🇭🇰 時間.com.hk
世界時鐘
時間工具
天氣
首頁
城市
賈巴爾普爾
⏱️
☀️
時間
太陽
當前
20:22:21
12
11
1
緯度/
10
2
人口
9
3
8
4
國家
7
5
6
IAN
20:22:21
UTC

══════════════════════════════

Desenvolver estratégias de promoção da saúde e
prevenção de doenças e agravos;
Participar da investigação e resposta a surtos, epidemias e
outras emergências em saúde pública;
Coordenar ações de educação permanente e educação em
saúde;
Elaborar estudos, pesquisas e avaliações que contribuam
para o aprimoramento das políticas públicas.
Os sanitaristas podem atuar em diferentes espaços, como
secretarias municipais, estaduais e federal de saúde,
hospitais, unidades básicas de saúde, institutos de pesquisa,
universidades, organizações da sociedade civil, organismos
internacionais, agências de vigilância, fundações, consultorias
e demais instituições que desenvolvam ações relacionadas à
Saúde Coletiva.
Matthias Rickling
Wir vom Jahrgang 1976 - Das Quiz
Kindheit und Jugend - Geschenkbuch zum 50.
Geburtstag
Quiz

══════════════════════════════

▶ Task brief:
Among the records above, a stretch begins at the line containing "Participar da investigação" and ends at the line containing "Os sanitaristas podem". Restate that stretch word for word, and nothing else.

▶ Result for this task:
Participar da investigação e resposta a surtos, epidemias e
outras emergências em saúde pública;
Coordenar ações de educação permanente e educação em
saúde;
Elaborar estudos, pesquisas e avaliações que contribuam
para o aprimoramento das políticas públicas.
Os sanitaristas podem atuar em diferentes espaços, como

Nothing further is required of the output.